No matter how badly you act, no matter how unfairly others treat you, no matter how crummy are the conditions you live under—you virtually always have the ability and the power to change your intense feelings of anxiety, despair and hostility. Not only can you decrease them, you can practically annihilate and remove them.

The negative feelings are natural. They are exceptionally common and universal. It would be most strange if you did not feel them fairly frequently. But normal or common doesn’t mean healthy. Colds are very common. So are bruises, broken bones and infections. But they are hardly good or beneficial! 

Severe anxiety, nervousness, dread and panic are unhealthy. Severity of anxiety leads to dismal over-concern, to terror and to horror. It can freeze you and help you to behave incompetently and unsocially. So, by all means, keep your feelings of concern and caution but junk your feelings of over-concern, panic and dread. 

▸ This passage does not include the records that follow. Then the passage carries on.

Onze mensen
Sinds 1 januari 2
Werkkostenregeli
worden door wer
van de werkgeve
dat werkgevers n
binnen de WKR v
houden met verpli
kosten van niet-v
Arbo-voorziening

How? First, acknowledge that the two feelings are quite different, and don’t quibble or rationalize that anxiety is a healthy condition. Don’t claim that anxiety is inevitable and has to be accepted as long as you live. 

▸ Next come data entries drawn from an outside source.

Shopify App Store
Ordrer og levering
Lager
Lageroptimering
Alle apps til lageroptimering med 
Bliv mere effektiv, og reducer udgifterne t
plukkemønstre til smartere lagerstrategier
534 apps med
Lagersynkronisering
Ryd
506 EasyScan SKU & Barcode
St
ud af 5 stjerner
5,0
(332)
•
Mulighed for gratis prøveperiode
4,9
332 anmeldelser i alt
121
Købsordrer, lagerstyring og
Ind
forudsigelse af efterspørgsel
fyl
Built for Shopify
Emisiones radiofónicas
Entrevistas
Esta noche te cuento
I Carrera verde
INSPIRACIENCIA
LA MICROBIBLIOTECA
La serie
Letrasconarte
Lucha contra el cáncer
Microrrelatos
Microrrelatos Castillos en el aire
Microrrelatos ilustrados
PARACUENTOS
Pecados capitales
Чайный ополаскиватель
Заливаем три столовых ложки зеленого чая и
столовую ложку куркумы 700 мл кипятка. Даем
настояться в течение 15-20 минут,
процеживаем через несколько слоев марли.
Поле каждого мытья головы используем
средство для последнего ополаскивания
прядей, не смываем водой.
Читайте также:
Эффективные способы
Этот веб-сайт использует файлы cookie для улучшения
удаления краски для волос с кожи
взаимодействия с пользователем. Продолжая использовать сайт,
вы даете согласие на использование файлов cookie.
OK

Using Science to Stubbornly Refuse to Make Yourself Miserable

Modern psychology has done many experiments showing that panicked and depressed people have been able, by changing their outlooks, to overcome their disturbed feelings and to lead much happier lives. Recently, thanks to researchers who do studies of Rational Emotive Behavior Therapy, Cognitive Therapy, and other Cognitive Behavioural Therapies, more than two hundred controlled scientific studies have shown that teaching people how to change some of their negative ideas helps them to feel and act much better. 

You definitely can see, dispute and surrender the irrational ideas with which you upset yourself. You can use scientific thinking to uproot your self-defeating dogmas.